(Extracted material begins)

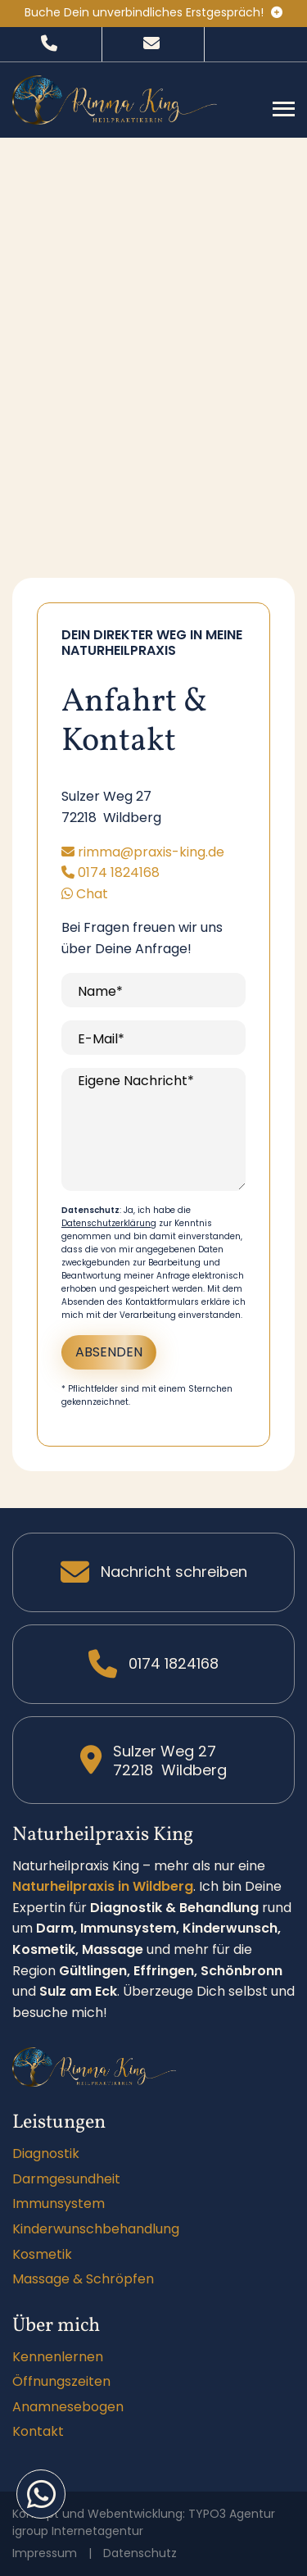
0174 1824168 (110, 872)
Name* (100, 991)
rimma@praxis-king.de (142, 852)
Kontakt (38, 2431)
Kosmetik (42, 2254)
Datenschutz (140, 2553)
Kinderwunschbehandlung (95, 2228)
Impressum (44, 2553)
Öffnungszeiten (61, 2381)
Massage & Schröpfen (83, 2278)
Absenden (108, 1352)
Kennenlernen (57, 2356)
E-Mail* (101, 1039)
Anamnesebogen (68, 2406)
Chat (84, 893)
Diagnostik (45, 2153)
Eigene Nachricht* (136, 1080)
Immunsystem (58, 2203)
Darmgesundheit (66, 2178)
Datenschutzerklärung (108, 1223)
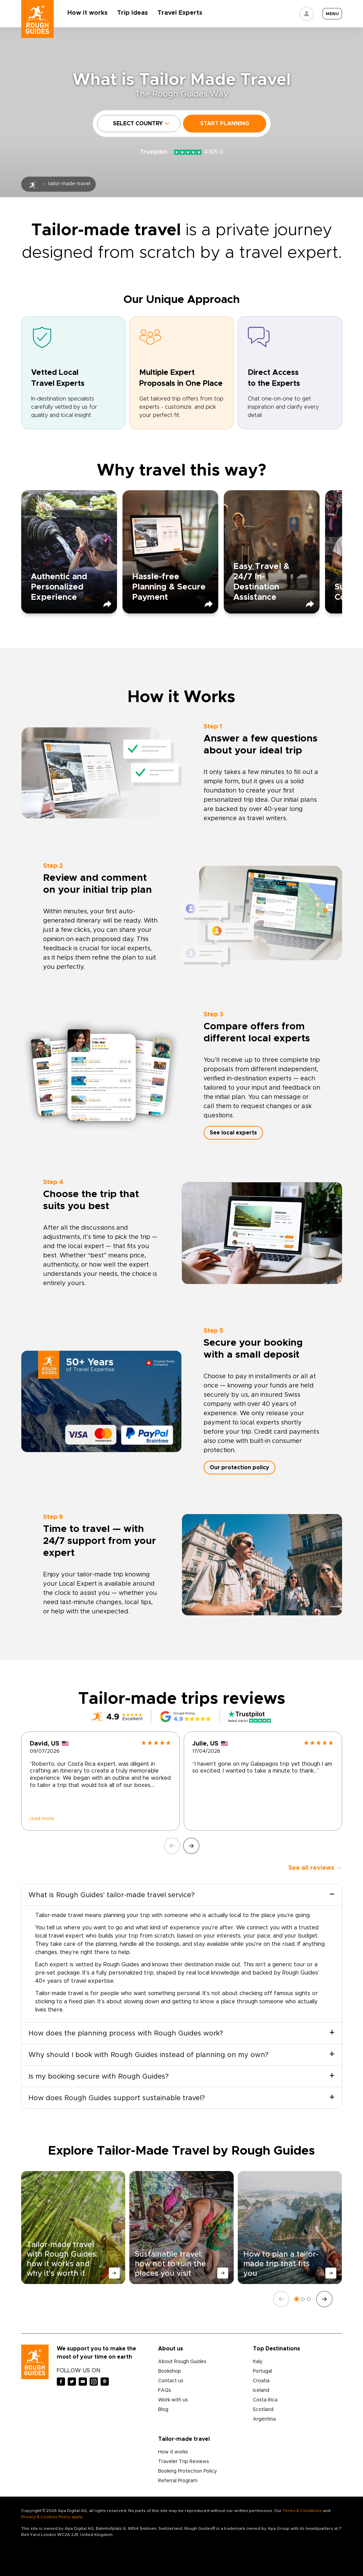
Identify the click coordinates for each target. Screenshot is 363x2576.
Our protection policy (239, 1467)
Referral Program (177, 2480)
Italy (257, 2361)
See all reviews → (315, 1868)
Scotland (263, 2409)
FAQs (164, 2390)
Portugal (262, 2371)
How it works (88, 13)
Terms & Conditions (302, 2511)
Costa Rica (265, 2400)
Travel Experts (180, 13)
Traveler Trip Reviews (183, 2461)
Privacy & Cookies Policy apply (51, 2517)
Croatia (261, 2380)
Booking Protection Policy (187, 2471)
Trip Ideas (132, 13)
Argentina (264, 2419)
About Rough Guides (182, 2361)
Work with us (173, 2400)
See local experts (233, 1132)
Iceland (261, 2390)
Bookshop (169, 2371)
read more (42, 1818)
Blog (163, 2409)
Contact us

(Extracted material ends)

Would you restate, exactly and with no pictures, the lines of the entries above from the one containing "Impressum (44, 2553)" through the one containing "Identify the click"?

Impressum (44, 2553)
Öffnungszeiten (61, 2381)
Massage & Schröpfen (83, 2278)
Absenden (108, 1352)
Kennenlernen (57, 2356)
E-Mail* (101, 1039)
Anamnesebogen (68, 2406)
Chat (84, 893)
Diagnostik (45, 2153)
Eigene Nachricht* (136, 1080)
Immunsystem (58, 2203)
Darmgesundheit (66, 2178)
Datenschutzerklärung (108, 1223)
Identify the click coordinates for each target. Screenshot is 363x2576.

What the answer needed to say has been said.